Stored data entries:
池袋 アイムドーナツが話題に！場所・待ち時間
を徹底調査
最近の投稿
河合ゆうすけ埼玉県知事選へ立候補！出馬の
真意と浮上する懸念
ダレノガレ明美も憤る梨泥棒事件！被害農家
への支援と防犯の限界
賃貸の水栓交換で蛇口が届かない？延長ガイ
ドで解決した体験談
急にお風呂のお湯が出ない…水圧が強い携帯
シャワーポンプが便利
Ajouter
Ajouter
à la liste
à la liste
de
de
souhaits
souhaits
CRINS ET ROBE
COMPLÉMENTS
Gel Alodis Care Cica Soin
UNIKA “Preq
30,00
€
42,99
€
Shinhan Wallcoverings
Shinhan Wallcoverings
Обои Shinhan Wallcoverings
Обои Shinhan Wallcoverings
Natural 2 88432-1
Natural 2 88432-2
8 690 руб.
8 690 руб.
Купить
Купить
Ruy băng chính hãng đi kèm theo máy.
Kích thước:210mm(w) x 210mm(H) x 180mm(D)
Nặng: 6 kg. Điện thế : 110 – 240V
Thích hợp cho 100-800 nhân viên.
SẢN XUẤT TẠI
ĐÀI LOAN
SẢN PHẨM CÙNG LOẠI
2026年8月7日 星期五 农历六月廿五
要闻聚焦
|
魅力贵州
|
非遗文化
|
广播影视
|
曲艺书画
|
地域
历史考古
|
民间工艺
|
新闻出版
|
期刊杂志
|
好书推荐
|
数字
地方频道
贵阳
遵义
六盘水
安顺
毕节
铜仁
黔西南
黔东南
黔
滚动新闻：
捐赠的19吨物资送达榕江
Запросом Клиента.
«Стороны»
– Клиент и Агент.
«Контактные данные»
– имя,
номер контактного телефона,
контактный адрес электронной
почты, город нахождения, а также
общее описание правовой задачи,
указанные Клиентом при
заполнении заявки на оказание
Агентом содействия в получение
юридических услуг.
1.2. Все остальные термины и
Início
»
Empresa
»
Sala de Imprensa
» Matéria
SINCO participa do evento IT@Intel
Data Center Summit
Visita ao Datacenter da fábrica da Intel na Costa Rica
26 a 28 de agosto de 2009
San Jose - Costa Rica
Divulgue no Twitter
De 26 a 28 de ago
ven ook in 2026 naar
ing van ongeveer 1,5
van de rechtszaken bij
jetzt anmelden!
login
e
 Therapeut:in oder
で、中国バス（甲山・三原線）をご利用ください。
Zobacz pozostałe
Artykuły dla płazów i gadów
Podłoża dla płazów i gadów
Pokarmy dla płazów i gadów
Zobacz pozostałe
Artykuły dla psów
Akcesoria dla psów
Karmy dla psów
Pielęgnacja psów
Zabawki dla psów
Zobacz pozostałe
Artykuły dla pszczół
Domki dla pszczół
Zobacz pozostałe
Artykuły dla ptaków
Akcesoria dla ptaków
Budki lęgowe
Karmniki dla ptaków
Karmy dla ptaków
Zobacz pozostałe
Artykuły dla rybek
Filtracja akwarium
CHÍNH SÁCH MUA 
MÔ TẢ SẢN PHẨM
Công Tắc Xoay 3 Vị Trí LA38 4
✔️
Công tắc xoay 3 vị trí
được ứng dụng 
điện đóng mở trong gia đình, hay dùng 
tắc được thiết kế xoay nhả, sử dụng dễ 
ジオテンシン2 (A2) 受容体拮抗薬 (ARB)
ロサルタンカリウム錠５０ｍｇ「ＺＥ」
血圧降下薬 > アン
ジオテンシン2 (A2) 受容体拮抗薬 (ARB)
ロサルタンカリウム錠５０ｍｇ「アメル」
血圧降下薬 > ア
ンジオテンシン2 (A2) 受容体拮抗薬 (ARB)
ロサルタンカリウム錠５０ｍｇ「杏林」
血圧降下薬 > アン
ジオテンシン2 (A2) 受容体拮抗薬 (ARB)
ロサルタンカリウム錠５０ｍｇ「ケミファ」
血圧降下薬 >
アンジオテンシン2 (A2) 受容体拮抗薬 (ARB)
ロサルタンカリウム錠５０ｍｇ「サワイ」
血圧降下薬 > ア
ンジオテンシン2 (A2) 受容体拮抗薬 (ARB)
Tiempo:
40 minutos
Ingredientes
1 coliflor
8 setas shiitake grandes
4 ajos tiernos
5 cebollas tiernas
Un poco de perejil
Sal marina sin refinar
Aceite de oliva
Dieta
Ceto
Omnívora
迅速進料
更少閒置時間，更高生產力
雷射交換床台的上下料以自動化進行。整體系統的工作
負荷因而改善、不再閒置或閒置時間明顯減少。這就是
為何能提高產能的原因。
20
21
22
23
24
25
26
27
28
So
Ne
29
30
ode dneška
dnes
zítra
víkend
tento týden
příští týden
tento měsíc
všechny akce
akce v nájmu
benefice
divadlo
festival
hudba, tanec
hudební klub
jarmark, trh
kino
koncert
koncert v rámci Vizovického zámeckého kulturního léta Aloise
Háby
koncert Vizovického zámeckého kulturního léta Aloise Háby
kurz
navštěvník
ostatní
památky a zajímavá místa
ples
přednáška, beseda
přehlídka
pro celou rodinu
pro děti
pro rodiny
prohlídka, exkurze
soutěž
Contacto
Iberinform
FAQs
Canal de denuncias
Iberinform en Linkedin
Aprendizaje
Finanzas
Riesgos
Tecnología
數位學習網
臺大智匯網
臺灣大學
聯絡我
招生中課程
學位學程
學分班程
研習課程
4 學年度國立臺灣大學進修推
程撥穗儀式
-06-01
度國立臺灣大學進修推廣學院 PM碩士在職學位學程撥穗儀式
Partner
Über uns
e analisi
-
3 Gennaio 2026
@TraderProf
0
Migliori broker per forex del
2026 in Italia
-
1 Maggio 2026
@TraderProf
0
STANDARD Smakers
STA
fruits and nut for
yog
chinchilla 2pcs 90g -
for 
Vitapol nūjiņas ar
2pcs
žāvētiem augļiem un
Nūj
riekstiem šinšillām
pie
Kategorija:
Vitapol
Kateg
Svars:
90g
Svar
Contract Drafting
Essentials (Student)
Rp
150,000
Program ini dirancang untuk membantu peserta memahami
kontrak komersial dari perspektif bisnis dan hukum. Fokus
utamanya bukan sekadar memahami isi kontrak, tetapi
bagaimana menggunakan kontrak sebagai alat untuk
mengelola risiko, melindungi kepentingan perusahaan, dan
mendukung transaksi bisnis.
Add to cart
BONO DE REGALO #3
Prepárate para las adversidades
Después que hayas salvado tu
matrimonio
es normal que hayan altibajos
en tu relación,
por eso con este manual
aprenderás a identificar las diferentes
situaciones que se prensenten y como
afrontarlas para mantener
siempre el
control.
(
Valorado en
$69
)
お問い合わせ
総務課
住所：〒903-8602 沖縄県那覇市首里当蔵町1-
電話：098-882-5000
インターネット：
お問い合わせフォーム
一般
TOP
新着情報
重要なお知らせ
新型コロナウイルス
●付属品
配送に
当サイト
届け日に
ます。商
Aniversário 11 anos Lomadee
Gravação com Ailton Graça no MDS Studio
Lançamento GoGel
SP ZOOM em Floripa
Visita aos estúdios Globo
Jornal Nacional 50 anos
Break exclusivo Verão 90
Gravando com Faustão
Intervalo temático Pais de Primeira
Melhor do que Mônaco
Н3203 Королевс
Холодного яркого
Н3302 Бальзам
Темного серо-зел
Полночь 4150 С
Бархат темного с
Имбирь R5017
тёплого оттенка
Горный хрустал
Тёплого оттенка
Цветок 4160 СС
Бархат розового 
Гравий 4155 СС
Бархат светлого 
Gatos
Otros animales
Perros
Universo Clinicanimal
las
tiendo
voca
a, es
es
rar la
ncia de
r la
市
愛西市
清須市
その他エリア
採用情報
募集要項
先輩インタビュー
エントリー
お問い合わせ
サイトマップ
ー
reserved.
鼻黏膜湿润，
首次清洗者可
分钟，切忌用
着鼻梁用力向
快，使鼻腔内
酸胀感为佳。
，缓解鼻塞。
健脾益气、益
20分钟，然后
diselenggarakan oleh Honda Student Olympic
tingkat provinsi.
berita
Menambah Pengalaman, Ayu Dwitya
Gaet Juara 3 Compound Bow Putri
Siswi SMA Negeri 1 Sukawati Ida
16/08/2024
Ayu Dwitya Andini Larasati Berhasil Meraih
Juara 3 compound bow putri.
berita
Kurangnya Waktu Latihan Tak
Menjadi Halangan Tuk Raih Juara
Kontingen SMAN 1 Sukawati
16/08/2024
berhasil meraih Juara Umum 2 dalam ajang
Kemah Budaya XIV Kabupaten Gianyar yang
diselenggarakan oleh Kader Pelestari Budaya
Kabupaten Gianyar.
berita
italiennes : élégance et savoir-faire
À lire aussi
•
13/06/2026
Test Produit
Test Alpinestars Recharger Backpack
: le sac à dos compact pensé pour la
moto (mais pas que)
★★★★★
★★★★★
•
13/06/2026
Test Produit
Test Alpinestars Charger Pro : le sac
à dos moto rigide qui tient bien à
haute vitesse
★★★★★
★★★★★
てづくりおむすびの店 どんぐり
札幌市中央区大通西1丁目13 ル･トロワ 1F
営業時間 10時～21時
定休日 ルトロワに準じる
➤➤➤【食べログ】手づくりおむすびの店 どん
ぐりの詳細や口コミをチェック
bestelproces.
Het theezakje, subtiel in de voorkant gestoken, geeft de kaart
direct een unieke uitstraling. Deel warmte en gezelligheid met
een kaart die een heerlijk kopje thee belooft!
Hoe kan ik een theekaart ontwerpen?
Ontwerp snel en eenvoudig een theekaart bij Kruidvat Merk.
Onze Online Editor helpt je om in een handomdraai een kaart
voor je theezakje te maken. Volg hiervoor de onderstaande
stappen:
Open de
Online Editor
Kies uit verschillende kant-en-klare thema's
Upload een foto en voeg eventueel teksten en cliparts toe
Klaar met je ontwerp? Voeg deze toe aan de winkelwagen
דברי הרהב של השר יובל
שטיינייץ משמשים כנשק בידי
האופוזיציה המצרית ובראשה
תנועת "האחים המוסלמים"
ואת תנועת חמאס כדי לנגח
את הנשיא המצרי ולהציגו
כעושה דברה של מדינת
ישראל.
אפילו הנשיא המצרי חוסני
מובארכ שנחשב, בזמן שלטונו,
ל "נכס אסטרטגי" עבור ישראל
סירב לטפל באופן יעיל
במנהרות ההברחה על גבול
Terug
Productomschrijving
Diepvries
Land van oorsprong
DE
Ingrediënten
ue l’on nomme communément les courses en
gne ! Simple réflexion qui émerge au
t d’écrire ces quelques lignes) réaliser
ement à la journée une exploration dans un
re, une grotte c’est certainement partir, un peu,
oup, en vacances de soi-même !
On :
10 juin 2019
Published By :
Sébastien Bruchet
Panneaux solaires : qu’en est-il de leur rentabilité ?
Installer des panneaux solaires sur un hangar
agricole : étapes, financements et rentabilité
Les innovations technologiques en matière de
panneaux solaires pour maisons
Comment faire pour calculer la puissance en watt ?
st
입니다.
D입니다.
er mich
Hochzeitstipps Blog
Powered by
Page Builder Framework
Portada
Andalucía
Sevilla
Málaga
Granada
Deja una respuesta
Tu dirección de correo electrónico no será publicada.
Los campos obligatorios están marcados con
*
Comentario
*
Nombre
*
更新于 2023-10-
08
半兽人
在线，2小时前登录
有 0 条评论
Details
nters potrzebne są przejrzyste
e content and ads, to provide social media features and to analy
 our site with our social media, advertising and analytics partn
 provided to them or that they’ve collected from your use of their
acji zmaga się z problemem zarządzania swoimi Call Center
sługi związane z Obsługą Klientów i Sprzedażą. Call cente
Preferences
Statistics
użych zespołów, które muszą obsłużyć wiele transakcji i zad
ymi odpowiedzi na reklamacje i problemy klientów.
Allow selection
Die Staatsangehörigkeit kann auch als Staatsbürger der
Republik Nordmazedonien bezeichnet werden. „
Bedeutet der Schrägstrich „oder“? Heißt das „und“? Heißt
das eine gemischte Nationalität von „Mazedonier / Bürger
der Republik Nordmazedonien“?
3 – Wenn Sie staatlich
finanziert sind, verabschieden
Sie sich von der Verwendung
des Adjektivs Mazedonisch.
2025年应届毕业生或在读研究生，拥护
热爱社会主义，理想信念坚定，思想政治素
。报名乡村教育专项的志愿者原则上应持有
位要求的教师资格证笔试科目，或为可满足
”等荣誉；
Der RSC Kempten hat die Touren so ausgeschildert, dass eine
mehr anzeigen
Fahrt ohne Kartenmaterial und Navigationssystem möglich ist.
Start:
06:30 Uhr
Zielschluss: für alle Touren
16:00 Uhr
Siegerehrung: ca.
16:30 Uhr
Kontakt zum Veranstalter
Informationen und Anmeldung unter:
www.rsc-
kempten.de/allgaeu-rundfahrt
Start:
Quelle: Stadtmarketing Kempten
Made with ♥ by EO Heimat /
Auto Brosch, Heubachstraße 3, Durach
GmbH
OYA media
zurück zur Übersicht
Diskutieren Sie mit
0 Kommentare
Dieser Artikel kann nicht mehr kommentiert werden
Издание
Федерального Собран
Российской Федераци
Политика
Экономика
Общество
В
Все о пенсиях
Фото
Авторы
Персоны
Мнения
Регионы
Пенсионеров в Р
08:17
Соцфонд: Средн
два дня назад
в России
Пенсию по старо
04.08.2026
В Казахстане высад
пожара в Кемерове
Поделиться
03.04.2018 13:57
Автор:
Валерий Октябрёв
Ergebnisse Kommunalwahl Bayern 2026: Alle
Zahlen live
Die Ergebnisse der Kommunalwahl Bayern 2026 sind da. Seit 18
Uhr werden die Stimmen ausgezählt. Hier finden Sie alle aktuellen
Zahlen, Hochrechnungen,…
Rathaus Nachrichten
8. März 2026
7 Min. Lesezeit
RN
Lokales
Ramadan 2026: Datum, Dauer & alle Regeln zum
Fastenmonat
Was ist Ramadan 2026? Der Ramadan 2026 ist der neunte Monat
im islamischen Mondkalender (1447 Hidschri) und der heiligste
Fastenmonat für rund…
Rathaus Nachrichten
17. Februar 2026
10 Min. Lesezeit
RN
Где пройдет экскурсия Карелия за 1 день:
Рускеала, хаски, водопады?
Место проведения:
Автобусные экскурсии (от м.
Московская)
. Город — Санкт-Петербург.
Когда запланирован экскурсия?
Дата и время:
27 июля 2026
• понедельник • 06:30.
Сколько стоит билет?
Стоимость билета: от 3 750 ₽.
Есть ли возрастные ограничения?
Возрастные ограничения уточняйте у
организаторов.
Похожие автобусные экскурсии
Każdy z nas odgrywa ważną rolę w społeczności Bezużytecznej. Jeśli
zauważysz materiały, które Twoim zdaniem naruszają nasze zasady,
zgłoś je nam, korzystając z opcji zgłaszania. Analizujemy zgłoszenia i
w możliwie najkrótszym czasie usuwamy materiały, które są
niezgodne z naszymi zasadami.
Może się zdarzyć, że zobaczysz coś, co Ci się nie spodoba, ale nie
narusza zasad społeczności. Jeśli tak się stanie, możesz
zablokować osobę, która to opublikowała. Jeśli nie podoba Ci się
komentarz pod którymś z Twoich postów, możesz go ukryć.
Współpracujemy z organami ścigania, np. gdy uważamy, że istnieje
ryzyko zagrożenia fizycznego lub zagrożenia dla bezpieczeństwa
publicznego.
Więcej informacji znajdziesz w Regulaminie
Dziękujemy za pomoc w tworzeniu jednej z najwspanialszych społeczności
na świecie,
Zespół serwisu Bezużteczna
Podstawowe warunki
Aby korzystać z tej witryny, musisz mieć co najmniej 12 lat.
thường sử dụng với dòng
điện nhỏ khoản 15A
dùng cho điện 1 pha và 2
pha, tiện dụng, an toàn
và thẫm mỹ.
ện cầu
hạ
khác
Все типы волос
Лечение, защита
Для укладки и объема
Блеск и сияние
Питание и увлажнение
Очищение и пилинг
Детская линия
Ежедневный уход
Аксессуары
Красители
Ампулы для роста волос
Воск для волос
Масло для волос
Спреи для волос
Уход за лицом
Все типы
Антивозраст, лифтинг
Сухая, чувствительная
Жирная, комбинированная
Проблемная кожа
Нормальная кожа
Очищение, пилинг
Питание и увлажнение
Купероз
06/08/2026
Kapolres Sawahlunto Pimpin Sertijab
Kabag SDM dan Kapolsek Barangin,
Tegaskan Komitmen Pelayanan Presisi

The problem — Copy out, word for word, the part of the entries above that begins at the line with "Pokarmy dla płazów i gadów" and ends at the line with "Budki lęgowe", including both.

Solution for this task —
Pokarmy dla płazów i gadów
Zobacz pozostałe
Artykuły dla psów
Akcesoria dla psów
Karmy dla psów
Pielęgnacja psów
Zabawki dla psów
Zobacz pozostałe
Artykuły dla pszczół
Domki dla pszczół
Zobacz pozostałe
Artykuły dla ptaków
Akcesoria dla ptaków
Budki lęgowe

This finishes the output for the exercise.